The importance of preparation


"Measure twice, cut once." 

It feels like a drag sometimes, but there are jobs for which you have to put the time in to prepare properly. I don't follow rules, for rules' sake, but if I understand why, then I enjoy putting care and attention into the finer details.

There is definitely time and space for process-based, intuitive work. It's important to just let your hands, the muse and your medium of choice frolic together. It's important to try and fail, to make a lot of art on the road to making the art of your dreams. 

For other work, you need to take the time and do the prep. When binding books, "measure twice, cut once" definitely applies. If you take the time, you end up with a book so neat and beautiful that you can hardly believe you made it. I know I feel like that sometimes. In woodworking, every teacher or maker I've ever spoken to, insists on the same. In dress-making, pre-washing, measuring for fit, tweaking the pattern, even making a toile (or muslin, for some of you) sometimes, and cutting with care results in a garment that looks handmade in all the best ways.

Knitting can go either way. For shawls and blankets, you can often dive straight in with yarn that makes your heart sing, knitting until it feels done. Some people can work awe-inspiring free-form knitting and crochet garments. 

I'm starting my first sweater ever. We all know horror stories of jumpers, knit by relatives, that fit noone and no body. Tight necks, short bodies and long arms; I have no desire to put my yarn money and knitting time into a disaster like that. 

The little piece you see above is a sample piece for my jumper. Knit, just like my sweater will be, in the round, on the same sized needles, with the yarn I want to use. It's even been washed the way I'll wash it when it's done.
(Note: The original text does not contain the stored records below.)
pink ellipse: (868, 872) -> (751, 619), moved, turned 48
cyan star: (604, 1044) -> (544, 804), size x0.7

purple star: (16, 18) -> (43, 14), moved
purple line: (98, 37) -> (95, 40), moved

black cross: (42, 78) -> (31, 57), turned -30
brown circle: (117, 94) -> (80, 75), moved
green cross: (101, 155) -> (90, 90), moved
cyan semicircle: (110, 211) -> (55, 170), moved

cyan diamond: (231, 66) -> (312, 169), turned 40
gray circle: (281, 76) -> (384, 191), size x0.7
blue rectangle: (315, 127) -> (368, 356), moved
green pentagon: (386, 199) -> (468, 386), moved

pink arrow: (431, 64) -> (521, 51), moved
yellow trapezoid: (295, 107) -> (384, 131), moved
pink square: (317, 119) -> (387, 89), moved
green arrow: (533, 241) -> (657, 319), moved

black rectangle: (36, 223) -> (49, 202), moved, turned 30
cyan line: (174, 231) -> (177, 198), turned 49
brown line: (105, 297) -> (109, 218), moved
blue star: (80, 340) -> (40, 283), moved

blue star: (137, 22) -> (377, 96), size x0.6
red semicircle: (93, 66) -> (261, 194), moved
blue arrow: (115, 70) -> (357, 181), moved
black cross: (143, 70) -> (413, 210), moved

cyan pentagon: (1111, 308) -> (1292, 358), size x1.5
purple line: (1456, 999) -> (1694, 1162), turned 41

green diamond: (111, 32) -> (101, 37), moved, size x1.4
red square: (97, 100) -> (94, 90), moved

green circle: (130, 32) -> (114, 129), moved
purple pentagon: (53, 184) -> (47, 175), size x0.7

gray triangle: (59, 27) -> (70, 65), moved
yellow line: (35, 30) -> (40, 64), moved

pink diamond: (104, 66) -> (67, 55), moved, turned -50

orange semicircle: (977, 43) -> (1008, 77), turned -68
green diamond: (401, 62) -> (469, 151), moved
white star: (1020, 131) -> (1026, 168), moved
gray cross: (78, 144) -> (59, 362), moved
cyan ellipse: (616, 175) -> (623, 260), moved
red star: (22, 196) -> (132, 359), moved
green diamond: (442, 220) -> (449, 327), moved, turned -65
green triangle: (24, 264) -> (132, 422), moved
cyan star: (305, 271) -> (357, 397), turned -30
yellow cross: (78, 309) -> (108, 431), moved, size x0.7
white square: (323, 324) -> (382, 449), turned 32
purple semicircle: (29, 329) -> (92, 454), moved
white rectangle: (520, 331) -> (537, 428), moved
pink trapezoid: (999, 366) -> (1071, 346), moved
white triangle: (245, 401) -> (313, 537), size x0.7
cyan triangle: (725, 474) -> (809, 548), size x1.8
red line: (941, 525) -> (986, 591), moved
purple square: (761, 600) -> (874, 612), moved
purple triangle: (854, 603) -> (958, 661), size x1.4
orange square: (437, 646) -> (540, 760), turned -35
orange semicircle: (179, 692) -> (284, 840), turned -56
It allowed me to see if I like the fabric that will make up the finished piece and how it will wash. It also lets me see how many stitches I'm getting to the inch. Turns out, I'm getting an extra quarter stitch per inch compared to the designer. Pshaw! That's nothing, right? Around the hips though, that would give me a jumper two inches tighter than planned, a whole dress size! Plus, just like with shopping for clothes, very few of us are exactly the dimensions of one size and planning ahead allows for a custom fit. Wish me luck!

This piece is a test palette for a little illustrated book I'm working on. It's already bound and stitched, so I wanted to make my colour experiments ahead of time rather than on the page. Which reminds me, I must note down the names of the pencil colours before I forget. 

What about you? Do you like to leap right in or work it out as you go along? Does it depend on the project? Or your mood?